Karen, on her fixthetaxtreaty.org blog, just posted the sad stories of Australians Shaun and Mary, who did their best to be tax compliant with a foreign country (United States) and then ended the relationship by renunciation of U.S. tax citizenship.

The emotional and financial damage done to these Australians was a direct result of their decision to enter or maintain tax compliance, to the best of their ability, with a foreign state.

We have heard similar stories before, but are there any lessons to learned regarding, for example, whether citizens-permanent residents of countries outside the U.S should ever enter into “IRS tax compliance”?

If Shaun and Mary could go back in time, would they still have entered into the IRS tax system? Is $50k plus emotional distress (post-traumatic stress; stress exceeding that of chemotherapy) a reasonable tradeoff for the renunciation of, divorce from, US tax-citizenship?

What would they now recommend Australians to do in the same situation?

For those persons abroad who do want to become IRS compliant, how could they ever find a trustworthy tax compliance expert? Can tax compliance persons purporting to be cross-border experts be taken to task for their incorrect advice? Does this ever happen?

Is it really possible for any human living outside the U.S. to become IRS tax compliant?

Is it ever ethical (e.g., in this post) to advise the unknowing of their tax “obligations” to a foreign state and by doing so cause them harm?

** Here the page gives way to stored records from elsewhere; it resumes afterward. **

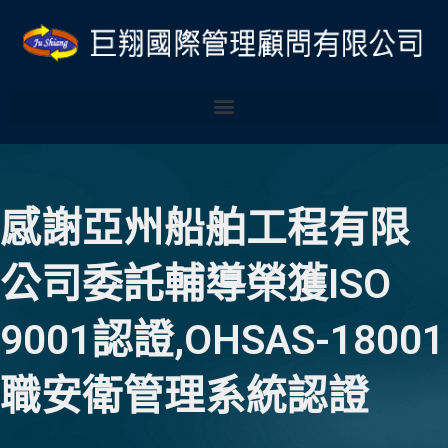
跳
至
主
要
內
容
感謝亞州船舶工程有限
公司委託輔導榮獲ISO
9001認證,OHSAS-18001
職安衛管理系統認證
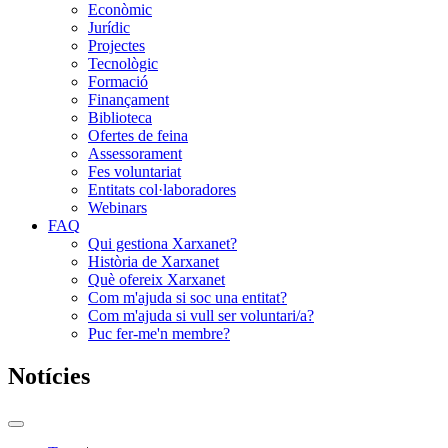
Econòmic
Jurídic
Projectes
Tecnològic
Formació
Finançament
Biblioteca
Ofertes de feina
Assessorament
Fes voluntariat
Entitats col·laboradores
Webinars
FAQ
Qui gestiona Xarxanet?
Història de Xarxanet
Què ofereix Xarxanet
Com m'ajuda si soc una entitat?
Com m'ajuda si vull ser voluntari/a?
Puc fer-me'n membre?
Notícies
Commutador
del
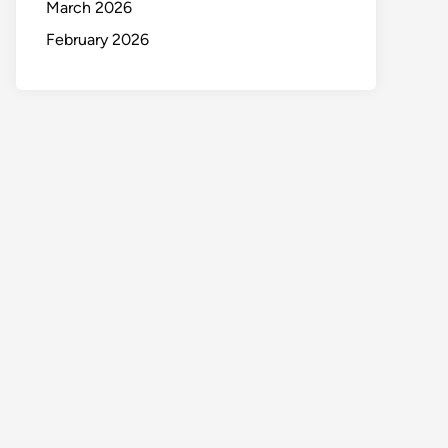
March 2026
February 2026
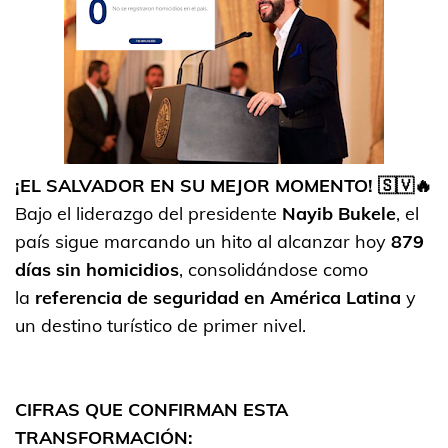
¡EL SALVADOR EN SU MEJOR MOMENTO! 🇸🇻🔥
Bajo el liderazgo del presidente
Nayib Bukele
, el
país sigue marcando un hito al alcanzar hoy
879
días sin homicidios
, consolidándose como
la
referencia de seguridad en América Latina
y
un destino turístico de primer nivel.
CIFRAS QUE CONFIRMAN ESTA
TRANSFORMACIÓN:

USCitizenAbroad comments: “It is painfully obvious that Shaun would have been far better if he had NEVER entered the U.S. tax system. This is hindsight. He could never have understood where this was going…” and “…this story is a sad sad reminder that those who have been most hurt by the predatory and immoral practice of U.S. “place of birth taxation” are the ones who tried hardest to comply…”

Karen says: “…the majority of the people profiled on the Our Stories page have already renounced/relinquished. Those that haven’t yet renounced likely will, eventually.* From all the people I’ve spoken to here – including some who are not comfortable sharing their story (even anonymously) – the ones who suffered the most were the ones who tried hardest to comply…”

Shaun’s Story:

I have lived solely in Australia for 3 decades. I kept my US Citizenship thinking that there was no drawback from doing so. I was told I had to continue to file US Tax returns and I would just send the US based CPA my Australian Tax Return & they would send me a huge document saying “No Tax Due” & I would sign it. It was incomprehensible to me how the Australian Tax return was converted to the IRS Tax return. I just thought I would never owe anything due to the tax paid in Australia.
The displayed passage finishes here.